Contrairement aux polluants qui se manifestent par des odeurs désagréables ou des irritations immédiates, le CO2 est sournois. Nous ne le détectons pas avec nos sens. La seule façon fiable de connaître sa concentration est d’utiliser un capteur spécifique.
Les capteurs de CO2 sont devenus plus accessibles ces dernières années. Des modèles comme l’Air Coach, équipés de capteurs à technologie infrarouge NDIR (considérés comme les plus fiables), permettent de mesurer en temps réel le taux de CO2 dans l’air intérieur. Ils alertent également lorsque les seuils critiques sont dépassés.
Ces appareils sont particulièrement utiles dans les écoles, les crèches et les bureaux, où la concentration de personnes est importante. Ils favorisent le développement des réflexes d’aération basés sur des données objectives plutôt que sur des impressions subjectives.
Comment améliorer la qualité de notre air intérieur ?
Face à ce constat, quelles solutions s’offrent à nous ? Comment pouvons-nous réduire les concentrations de CO2 et améliorer la qualité de notre air intérieur ?
L’aération : première ligne de défense
La méthode la plus simple et la plus efficace reste l’aération naturelle par ouverture des fenêtres. Une aération de 5 à 10 minutes, plusieurs fois par jour (idéalement en créant un courant d’air), permet de renouveler efficacement l’air d’une pièce et de faire chuter rapidement les niveaux de CO2.
Cependant, cette méthode présente des limites. Elle n’est pas toujours praticable (conditions météorologiques défavorables, pollution extérieure, bruit…) et peut entraîner des pertes thermiques importantes en hiver.
La ventilation mécanique : une nécessité dans les bâtiments modernes
Pour les bâtiments récents ou rénovés, qui sont généralement très étanches, un système de ventilation mécanique devient indispensable. Les VMC (Ventilation Mécanique Contrôlée) simple ou double flux permettent d’assurer un renouvellement d’air constant tout en limitant les pertes énergétiques.
Les systèmes les plus performants, comme la VMC double flux avec récupération de chaleur, permettent de concilier qualité de l’air et efficacité énergétique.

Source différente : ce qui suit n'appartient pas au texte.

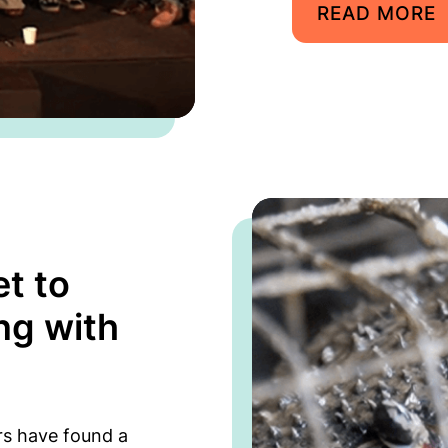
READ MORE
t to
ng with
rs have found a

Les purificateurs d’air : un complément utile
Les purificateurs d’air ne peuvent pas éliminer le CO2, à l’exception de certains modèles industriels très spécifiques. Ils peuvent, en revanche, contribuer à améliorer la qualité globale de l’air en éliminant d’autres polluants (particules fines, allergènes, certains COV…).

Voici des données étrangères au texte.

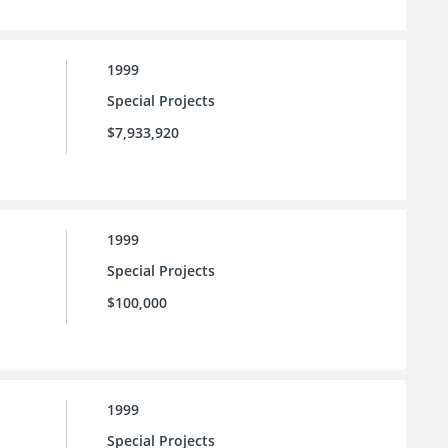
1999
Special Projects
$7,933,920
1999
Special Projects
$100,000
1999
Special Projects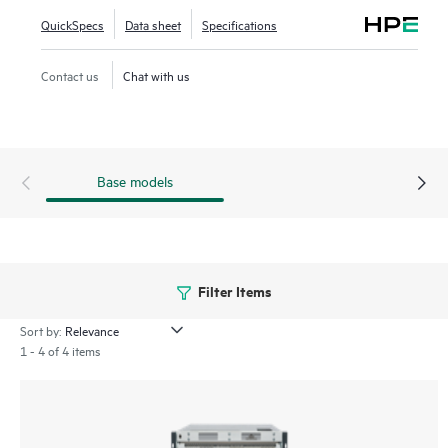
highly virtualized environments. The HPE Storage SAN
QuickSpecs
Data sheet
Specifications
Director Switch portfolio contains the SN8800B and
SN8700B directors. The HPE Storage SAN Director Switch
Contact us
Chat with us
is offered in 8-slot and 4-slot chassis.
Base models
Filter Items
Sort by:
1 - 4 of 4 items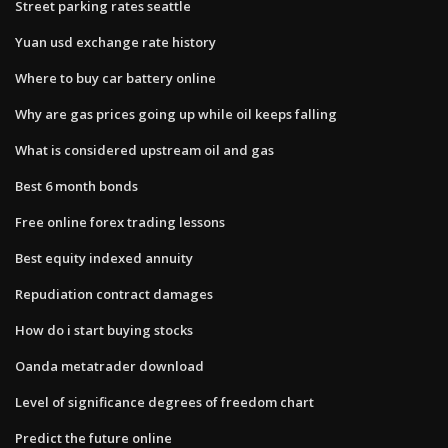
Street parking rates seattle
Yuan usd exchange rate history
Where to buy car battery online
Why are gas prices going up while oil keeps falling
What is considered upstream oil and gas
Best 6 month bonds
Free online forex trading lessons
Best equity indexed annuity
Repudiation contract damages
How do i start buying stocks
Oanda metatrader download
Level of significance degrees of freedom chart
Predict the future online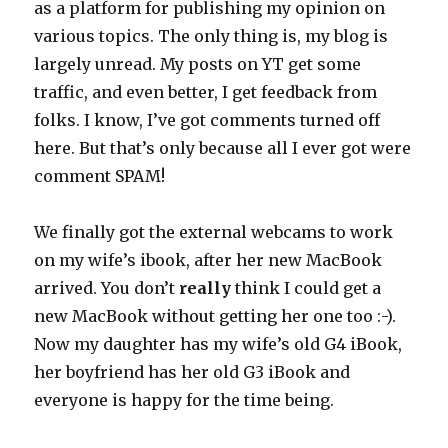
as a platform for publishing my opinion on
various topics. The only thing is, my blog is
largely unread. My posts on YT get some
traffic, and even better, I get feedback from
folks. I know, I’ve got comments turned off
here. But that’s only because all I ever got were
comment SPAM!
We finally got the external webcams to work
on my wife’s ibook, after her new MacBook
arrived. You don’t
really
think I could get a
new MacBook without getting her one too :-).
Now my daughter has my wife’s old G4 iBook,
her boyfriend has her old G3 iBook and
everyone is happy for the time being.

Ils constituent donc un complément utile à la ventilation, mais ne peuvent en aucun cas la remplacer.
Vers une prise de conscience collective
Le CO2 dans l’air intérieurs n’est pas qu’une question de confort. C’est aussi un enjeu de santé publique. Il est temps que nous prenions collectivement conscience de l’importance de la qualité de l’air que nous respirons.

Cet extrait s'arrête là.